Method called at the end of each validation epoch. Can be used for additional logging and evaluation.

Parameters:
  • epoch_idx (int) – Index of the epoch that just finished.

  • eval_metrics (Dict[str, Any]) – A dictionary of the evaluation metrics.

  • val_loader (Iterator) – DataLoader of the validation set to support additional evaluation.

print_tabulate(exmp_input: Any)[source]#

Print a summary of the model represented as a table.

Parameters:

exmp_input (Any) – An input to the model with which the shapes are inferred.

run_model_init(exmp_input: Any, init_rng: Any) Dict[source]#

Initialize the model by calling it on the example input.

Parameters:
  • exmp_input (Dict[str, Any]) – An input to the model with which the shapes are inferred.

  • init_rng (Array) – A jax.random.PRNGKey

Return type:

The initialized variable dictionary.

save_metrics(filename: str, metrics: Dict[str, Any])[source]#

Save a dictionary of metrics to file.

This can be used as a textual representation of the validation performance for checking in the terminal.

Parameters:
  • filename (str) – Name of the metrics file without folders and postfix

  • metrics (Dict[str, Any]) – A dictionary of the metrics to save

save_model(step: int = 0)[source]#

Save current training state at certain training iteration.

Only the model parameters and batch statistics are saved to reduce memory footprint. To allow the training to be continued from a checkpoint, this method can be extended to include the optimizer state as well.

Parameters:

step (int) – Index of the step to save the model at, e.g. epoch.

tracker(iterator: Iterator, **kwargs) Iterator[source]#

Wrap an iterator in a progress bar track (tqdm) if the progress bar is enabled.

Parameters:
  • iterator (Iterator) – Iterator to wrap in tqdm.

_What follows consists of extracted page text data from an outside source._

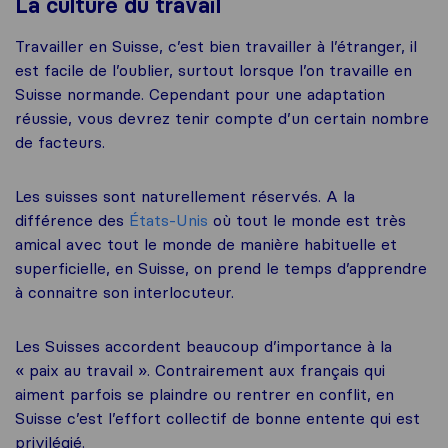
La culture du travail
Travailler en Suisse, c’est bien travailler à l’étranger, il
est facile de l’oublier, surtout lorsque l’on travaille en
Suisse normande. Cependant pour une adaptation
réussie, vous devrez tenir compte d’un certain nombre
de facteurs.
Les suisses sont naturellement réservés. A la
différence des
États-Unis
où tout le monde est très
amical avec tout le monde de manière habituelle et
superficielle, en Suisse, on prend le temps d’apprendre
à connaitre son interlocuteur.
Les Suisses accordent beaucoup d’importance à la
« paix au travail ». Contrairement aux français qui
aiment parfois se plaindre ou rentrer en conflit, en
Suisse c’est l’effort collectif de bonne entente qui est
privilégié.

  • kwargs (Any) – additional arguments to tqdm.

Returns:

Wrapped iterator if progress bar is enabled, otherwise same iterator than input.

Return type:

Iterator

train_epoch(train_loader: Iterator) Dict[str, Any][source]#

Train the model for one epoch.

Parameters:

train_loader (Iterator) – An iterator over the training data.

Returns:

A dictionary of the average training metrics over all batches for logging

Return type:

Dict[str, Any]

train_model(train_loader: Iterator, val_loader: Iterator, test_loader: Iterator | None = None, num_epochs: int = 500, min_delta: float = 0.001, patience: int = 20) Dict[str, Any][source]#

Start a training loop for the given number of epochs.

Parameters:
  • train_loader (Iterator) – An iterator over the training data.

  • val_loader (Iterator) – An iterator over the validation data.

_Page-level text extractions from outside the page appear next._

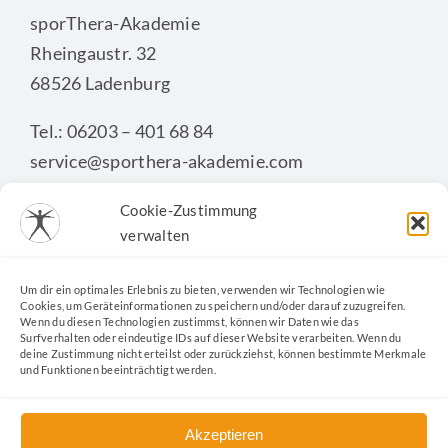
sporThera-Akademie
Rheingaustr. 32
68526 Ladenburg
Tel.: 06203 – 401 68 84
service@sporthera-akademie.com
Cookie-Zustimmung
verwalten
KONTAKTFORMULAR
Um dir ein optimales Erlebnis zu bieten, verwenden wir Technologien wie
Cookies, um Geräteinformationen zu speichern und/oder darauf zuzugreifen.
Wenn du diesen Technologien zustimmst, können wir Daten wie das
Surfverhalten oder eindeutige IDs auf dieser Website verarbeiten. Wenn du
deine Zustimmung nicht erteilst oder zurückziehst, können bestimmte Merkmale
und Funktionen beeinträchtigt werden.
Akzeptieren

  • test_loader (Iterator) – If given, best model will be evaluated on the test set.

  • num_epochs (int) – Number of epochs for which to train the model.

  • min_delta (float) – Minimum change in the monitored metric to qualify as an improvement.

  • patience (int) – Number of epochs with no improvement after which training will be stopped. Default is 20.

Returns:

A dictionary of the train, validation and evt. test metrics for the best model on the validation set.

Return type:

Dict[str, Any]

write_config(log_dir)[source]#

Write the config of the trainer in a JSON file.